In the 1978 movie The Wiz, Diana Ross sang this song Home. The lyrics of this song make me tear up every time I hear it to this day. I mean straight out the gate in the first verse:
“When I think of home
I think of a place where there’s love overflowing
I wish I was home
I wish I was back there with the things I been knowing”
I did not consider any place that we stayed in California to be home. From my perspective, there was no love to be found, let alone overflowing. I wished I was back in St. Louis where I had real friends, family, encyclopedias to read, and all the streets and things I had been knowing. In St. Louis I could get away from my mom and her friends when they had cards night with all the drinking, smoking, and arguing. In Cali, my escape would only last until the street lights came on and I had to return to the room and listen to the muffled sounds of drunken shit talking and the unfiltered sent of whatever they were smoking. This was what many nights were like, even on school nights. I remember once getting so mad because I had spelling bee baseball at school the next day in Mr. Domalski’s class (he looked like Clark Kent and dressed as Superman that year for Halloween I was so in love). We know how hard spelling was for me, but I vowed to super study just for him, lame right! I had stuck to my promise I studied and studied because I was the captain for the first time. That’s why I was extra agitated that night and possibly a little out of my mind when I opened my room door and yelled: “hey it’s a school night can you please be quiet!!!!!” It was dead silent, and I slammed the door. We all know how this ended. Yup ass whooping! I was forced to listen to the muffled sounds of the adults laughing and reenacting my breach of protocol. This was definitely not my home.

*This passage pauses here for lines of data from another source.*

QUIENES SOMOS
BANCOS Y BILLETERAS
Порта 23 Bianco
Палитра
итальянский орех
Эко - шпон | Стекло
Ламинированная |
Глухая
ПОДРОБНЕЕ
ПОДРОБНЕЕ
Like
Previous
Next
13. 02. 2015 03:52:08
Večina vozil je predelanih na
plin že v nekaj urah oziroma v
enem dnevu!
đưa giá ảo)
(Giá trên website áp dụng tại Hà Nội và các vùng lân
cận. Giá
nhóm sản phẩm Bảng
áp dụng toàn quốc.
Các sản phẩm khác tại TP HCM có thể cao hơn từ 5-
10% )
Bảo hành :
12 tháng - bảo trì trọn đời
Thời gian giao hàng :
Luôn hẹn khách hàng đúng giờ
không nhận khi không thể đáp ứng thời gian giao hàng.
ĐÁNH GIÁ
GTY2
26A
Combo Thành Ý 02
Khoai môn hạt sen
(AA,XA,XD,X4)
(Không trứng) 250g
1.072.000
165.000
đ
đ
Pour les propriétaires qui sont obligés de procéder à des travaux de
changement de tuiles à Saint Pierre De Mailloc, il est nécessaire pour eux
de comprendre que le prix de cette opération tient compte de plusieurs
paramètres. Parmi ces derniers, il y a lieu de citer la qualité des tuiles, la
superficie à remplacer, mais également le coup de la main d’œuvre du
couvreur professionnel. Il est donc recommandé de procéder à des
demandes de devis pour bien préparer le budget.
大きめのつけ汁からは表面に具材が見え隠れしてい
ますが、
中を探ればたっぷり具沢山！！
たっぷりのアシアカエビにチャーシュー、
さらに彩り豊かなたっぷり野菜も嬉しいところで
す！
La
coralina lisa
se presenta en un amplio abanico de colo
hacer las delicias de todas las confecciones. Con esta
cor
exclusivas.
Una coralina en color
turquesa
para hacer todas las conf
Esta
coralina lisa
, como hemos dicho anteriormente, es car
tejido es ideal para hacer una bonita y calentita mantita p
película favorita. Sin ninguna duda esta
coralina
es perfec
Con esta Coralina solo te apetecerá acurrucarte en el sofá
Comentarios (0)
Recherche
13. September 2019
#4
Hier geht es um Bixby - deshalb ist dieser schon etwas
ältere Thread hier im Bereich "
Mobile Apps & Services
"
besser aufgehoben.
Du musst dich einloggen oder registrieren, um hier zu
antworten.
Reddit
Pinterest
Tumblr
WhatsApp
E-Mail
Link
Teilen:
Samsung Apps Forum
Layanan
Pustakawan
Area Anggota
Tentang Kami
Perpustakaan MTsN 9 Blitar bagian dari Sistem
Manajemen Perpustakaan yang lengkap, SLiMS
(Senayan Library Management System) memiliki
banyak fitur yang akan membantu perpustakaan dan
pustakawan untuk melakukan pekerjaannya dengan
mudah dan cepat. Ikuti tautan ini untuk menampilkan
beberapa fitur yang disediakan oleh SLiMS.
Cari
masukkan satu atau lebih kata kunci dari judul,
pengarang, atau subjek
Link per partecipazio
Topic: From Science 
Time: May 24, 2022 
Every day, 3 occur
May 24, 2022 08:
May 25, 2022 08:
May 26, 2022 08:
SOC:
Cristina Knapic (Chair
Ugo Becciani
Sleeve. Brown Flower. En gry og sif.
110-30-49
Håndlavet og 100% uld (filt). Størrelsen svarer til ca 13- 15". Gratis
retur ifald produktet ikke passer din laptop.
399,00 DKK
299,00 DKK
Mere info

“Maybe there’s a chance for me to go back there
Now that I have some direction
It would sure be nice to be back home
Where there’s love and affection
And just maybe I can convince time to slow up
Giving me enough time in my life to grow up
Time be my friend, let me start again”
I wanted to go back and start again, to go back to just being a kid, because now I was basically a mother of two. I cooked, cleaned, changed diapers, gave baths, read books and everything that all the other moms did. I didn’t like it I just wanted to be free, to go play and not have to worry about keeping an eye on my little brother or worry about anything happening to them. If anything happened or if THEY did anything wrong I would be the one getting the whooping. They were MY responsibility. I was sick of responsibility and began to stockpile anger and resentment towards my mom. This was all HER fault!! I watched her every move. I judged her against the mental perfection I had created of my “real” mom and she fell short in every category.
This is going to sound crazy but just hear me out. There was a drive-by that nearly killed a few of us kids that were playing out in front of our complex. Turns out this was the best thing that could have happened!
We were all playing out in the grassy space between the apartments there was a cinderblock wall, so some of us kids were inside playing kickball on the grass and others were outside the wall bouncing basketballs or jumping rope on the sidewalk. It was a good day (Ice Cube voice)! In the middle of our adolescent shenanigans, the loud roar of an engine made most of us stop and look in the direction of the sound. Moments after that shots began to ricochet off the blocks of the wall and every kid hit the ground, except one. It was a boy from the building across the lot he stood looking frozen by fear, just stood there!!!!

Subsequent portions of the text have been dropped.